For the first time in nearly four years, it looks like the Japanese yen could end the year higher than it began. It’s not entirely clear what this means for the Japanese economy, but there’s one thing we can say with confidence: the yen to USD is probably going to skyrocket.
At long last, the dynamics between Washington DC and Tokyo are changing. A lot of really smart folks are talking about the yen to USD reversing its current trend. I certainly think that’s right, but you should really know why it’s happening. (Source: “Japan’s Three Biggest Banks Declare Yen’s Depreciation Is Over,” Bloomberg, March 1, 2016.)
It could affect the entire forex market in the coming months.
Basically, the second half of 2015 was completely distorted by the possibility of a rate hike by the Federal Reserve. Those expectations drove up the U.S. dollar relative to other currencies, which made perfect sense at the time.
Years of quantitative easing had kept the currency artificially low.
Now it was being unleashed, untethered from the anchor of easy money. It turned out we were right. The dollar rose, as predicted, during the run-up to the December rate hike.
Since then, the global economy has slowed considerably, so we’re no longer expecting a follow-up rate hike in 2016. That’s obviously going to reverse some of the dollar’s gains, but it wouldn’t be anything worth writing home about—except that Japan is headed in the opposite direction.
The yen to USD is already up more than five percent since the start of 2016.
All of the country’s banks are expecting the easy money to stop flowing this year, prompting a rise in the value of the Japanese yen.
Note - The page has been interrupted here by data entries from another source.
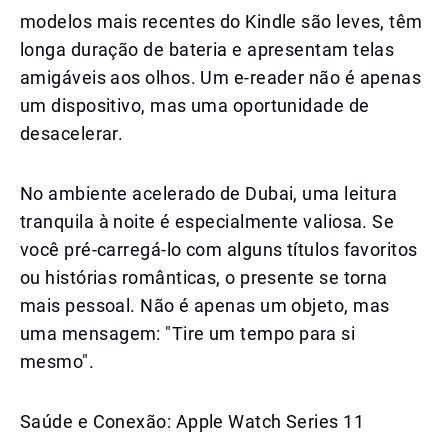
modelos mais recentes do Kindle são leves, têm
longa duração de bateria e apresentam telas
amigáveis aos olhos. Um e-reader não é apenas
um dispositivo, mas uma oportunidade de
desacelerar.
No ambiente acelerado de Dubai, uma leitura
tranquila à noite é especialmente valiosa. Se
você pré-carregá-lo com alguns títulos favoritos
ou histórias românticas, o presente se torna
mais pessoal. Não é apenas um objeto, mas
uma mensagem: "Tire um tempo para si
mesmo".
Saúde e Conexão: Apple Watch Series 11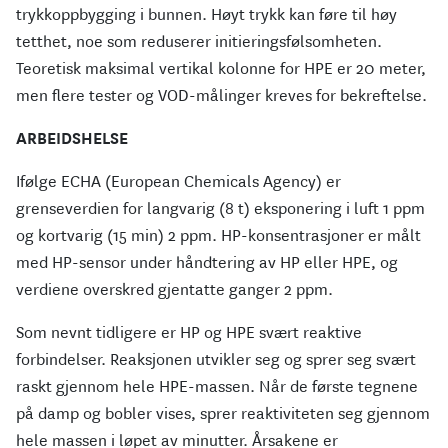
trykkoppbygging i bunnen. Høyt trykk kan føre til høy
tetthet, noe som reduserer initieringsfølsomheten.
Teoretisk maksimal vertikal kolonne for HPE er 20 meter,
men flere tester og VOD-målinger kreves for bekreftelse.
ARBEIDSHELSE
Ifølge ECHA (European Chemicals Agency) er
grenseverdien for langvarig (8 t) eksponering i luft 1 ppm
og kortvarig (15 min) 2 ppm. HP-konsentrasjoner er målt
med HP-sensor under håndtering av HP eller HPE, og
verdiene overskred gjentatte ganger 2 ppm.
Som nevnt tidligere er HP og HPE svært reaktive
forbindelser. Reaksjonen utvikler seg og sprer seg svært
raskt gjennom hele HPE-massen. Når de første tegnene
på damp og bobler vises, sprer reaktiviteten seg gjennom
hele massen i løpet av minutter. Årsakene er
But there’s more to it than just monetary policy. Markets are growing extremely volatile and there are few places of safety remaining for investors. The Japanese yen is providing a safe haven for their capital.
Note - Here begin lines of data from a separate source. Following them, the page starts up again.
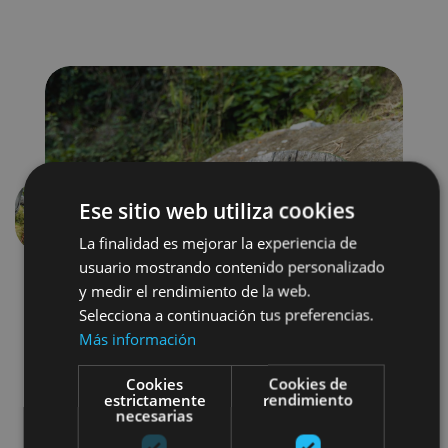
Ese sitio web utiliza cookies
Aurrekoa
Hurren
La finalidad es mejorar la experiencia de
usuario mostrando contenido personalizado
y medir el rendimiento de la web.
Selecciona a continuación tus preferencias.
Más información
Cookies
Cookies de
estrictamente
rendimiento
Otros
necesarias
Negative interest rates aren’t hurting the yen to USD.
Currency analysts are incredibly surprised by what they’re seeing. The Bank of Japan shocked us all in January when it let its interest rates fall into negative territory. However, this move hasn’t weighed on the yen at all. In fact, it’s done the opposite; it’s shown just how stupid negative rates are.
To put it simply, markets are ignoring the negative rates. Everything we’ve seen this year points to a higher yen to USD exchange rate, but I’d hurry up and take a closer look before all the big gains are gone.